Na trzecim spotkaniu grupa została zredukowana do 18 członków, którzy kontynuowali współpracę do końca projektu. W tej fazie zaczęła płynąć silna, jasna, konstruktywna i korzystna krytyka, a bariery strachu przed otwartą opinią i uczciwą akceptacją zostały przełamane. Udało nam się omówić zasady i skorygować kurs, dzięki czemu osiągnęliśmy bardzo pozytywną pracę zbiorową, która rodzi zmianę w strukturze pracy projektantów: produkować z własnej inicjatywy i pod wpływem impulsu, bez wcześniejszego zewnętrznego zaangażowania, co stanowi bezpieczeństwo inwestycji czasu i pracy. Uważamy, że to pierwsze doświadczenie, pionierskie w historii naszej dyscypliny w Meksyku, bardzo wzbogaciło wszystkich uczestników, nauczyło nas słuchać i wyrażać, poprawiać i odrzucać pomysły, rozwijać projekty, które w samotności trudno byłoby kierować i dojrzeć.
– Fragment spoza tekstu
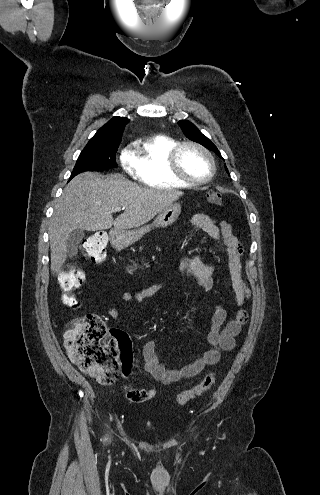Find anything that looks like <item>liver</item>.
<instances>
[{"label":"liver","mask_w":320,"mask_h":495,"mask_svg":"<svg viewBox=\"0 0 320 495\" xmlns=\"http://www.w3.org/2000/svg\"><path fill=\"white\" fill-rule=\"evenodd\" d=\"M182 195L181 191L140 187L120 174L101 178L86 172L76 176L65 187L50 221L51 271H61L68 254L66 240L73 230L100 231L114 226L121 231L140 227ZM115 207L125 211L114 220Z\"/></svg>","instance_id":"6515ba94"}]
</instances>
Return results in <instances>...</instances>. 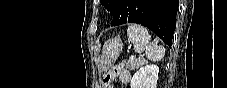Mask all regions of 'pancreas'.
<instances>
[{
    "instance_id": "cf45deb5",
    "label": "pancreas",
    "mask_w": 227,
    "mask_h": 88,
    "mask_svg": "<svg viewBox=\"0 0 227 88\" xmlns=\"http://www.w3.org/2000/svg\"><path fill=\"white\" fill-rule=\"evenodd\" d=\"M144 59H129L127 61L122 62V66H125L129 70H135L145 64Z\"/></svg>"
}]
</instances>
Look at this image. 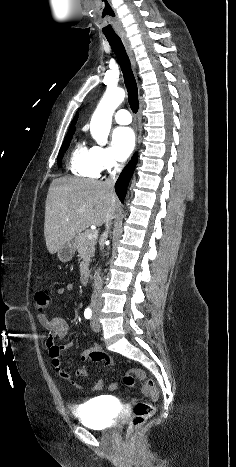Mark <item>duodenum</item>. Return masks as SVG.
Returning <instances> with one entry per match:
<instances>
[{
	"label": "duodenum",
	"instance_id": "410a0bca",
	"mask_svg": "<svg viewBox=\"0 0 236 467\" xmlns=\"http://www.w3.org/2000/svg\"><path fill=\"white\" fill-rule=\"evenodd\" d=\"M80 282L83 286H86L89 282V272L87 270H84L81 274L80 277Z\"/></svg>",
	"mask_w": 236,
	"mask_h": 467
}]
</instances>
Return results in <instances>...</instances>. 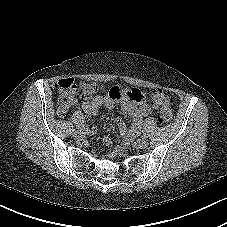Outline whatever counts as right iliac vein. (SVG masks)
I'll use <instances>...</instances> for the list:
<instances>
[{"instance_id": "1", "label": "right iliac vein", "mask_w": 227, "mask_h": 227, "mask_svg": "<svg viewBox=\"0 0 227 227\" xmlns=\"http://www.w3.org/2000/svg\"><path fill=\"white\" fill-rule=\"evenodd\" d=\"M84 136H85V133H84L83 131H81V130L76 131V132L74 133V137L77 138V139H81V138H83Z\"/></svg>"}]
</instances>
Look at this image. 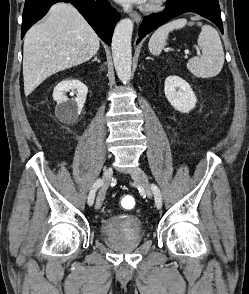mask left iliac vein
Returning a JSON list of instances; mask_svg holds the SVG:
<instances>
[{
  "label": "left iliac vein",
  "instance_id": "obj_1",
  "mask_svg": "<svg viewBox=\"0 0 249 294\" xmlns=\"http://www.w3.org/2000/svg\"><path fill=\"white\" fill-rule=\"evenodd\" d=\"M133 180L142 185L143 190L145 191L148 198H152L153 191L149 183L148 176L146 173L139 167L135 168L131 174Z\"/></svg>",
  "mask_w": 249,
  "mask_h": 294
}]
</instances>
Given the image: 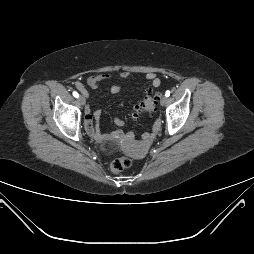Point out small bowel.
Returning <instances> with one entry per match:
<instances>
[{"mask_svg": "<svg viewBox=\"0 0 254 254\" xmlns=\"http://www.w3.org/2000/svg\"><path fill=\"white\" fill-rule=\"evenodd\" d=\"M129 76H130V72H128V71H122L116 75V77L119 79H126ZM111 78H112V75H109V74L94 75V76H91L87 79V85L91 89H96L102 82H104L108 79H111ZM146 79L151 81V83L154 87H157L160 85V79L155 73L146 74ZM75 87L79 91H81L83 94L87 95V90L81 81H76ZM120 91H121V86H119V85H113L110 88V92L112 94H118ZM100 115H101L100 109H97L94 112H92L90 105L87 106V108L85 110V129H86L87 134L90 137H92L97 142H104V141L113 140L116 138H124L127 140L130 139V136L128 134H124L121 131H116L111 134L101 133L99 124H98ZM114 122L119 126L123 125V121L118 118H115ZM159 127H160V122L156 121L154 124L153 130L157 131L159 129ZM149 139H150L149 134L144 135L142 144L143 145L147 144L149 142Z\"/></svg>", "mask_w": 254, "mask_h": 254, "instance_id": "1", "label": "small bowel"}]
</instances>
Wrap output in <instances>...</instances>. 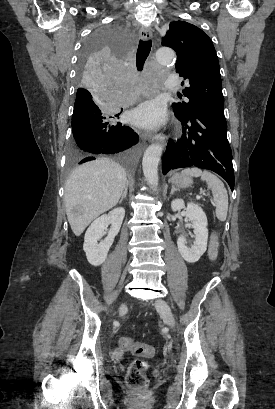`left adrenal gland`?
Here are the masks:
<instances>
[{
	"mask_svg": "<svg viewBox=\"0 0 275 409\" xmlns=\"http://www.w3.org/2000/svg\"><path fill=\"white\" fill-rule=\"evenodd\" d=\"M175 190H179V188H175L174 184H172V188H171L170 194H173V192H175Z\"/></svg>",
	"mask_w": 275,
	"mask_h": 409,
	"instance_id": "a2214340",
	"label": "left adrenal gland"
}]
</instances>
Miały zostać opracowane i wyprodukowane dwa kolejne projekty. Pierwsza to krytyka Acteal, upamiętniająca pierwszą rocznicę masakry, druga to upamiętnienie ruchu z 1968 r., Ratunku dla języków graficznych, aby można było porównać wizje sprzed trzech dekad. Te ostatnie prace nie składały się już z 18 początkowych uczestników, więc tytuł Salón Rojo został zarejestrowany tylko w ich pierwszym i jedynym projekcie.

Inne salony ujrzą światło z tych doświadczeń i więcej projektantów będzie musiało przeżyć przygodę pracy zespołowej, wzbogacając ją.

Źródło: Meksyk w czasie nr 32 wrzesień / październik 1999

Pin
Send
Share
Send

Wideo: Matt Mercer - Greatest DM ever (Może 2024).